Dataset excerpts
"""

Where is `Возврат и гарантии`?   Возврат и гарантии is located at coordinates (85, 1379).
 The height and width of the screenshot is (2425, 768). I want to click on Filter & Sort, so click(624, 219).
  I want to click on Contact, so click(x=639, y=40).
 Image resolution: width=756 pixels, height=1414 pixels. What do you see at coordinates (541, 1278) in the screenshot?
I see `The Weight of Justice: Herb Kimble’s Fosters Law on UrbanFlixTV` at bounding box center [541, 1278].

"""

Brief
The lines to show are those in the data above that include "click".

Solution to this exercise
 The height and width of the screenshot is (2425, 768). I want to click on Filter & Sort, so click(624, 219).
  I want to click on Contact, so click(x=639, y=40).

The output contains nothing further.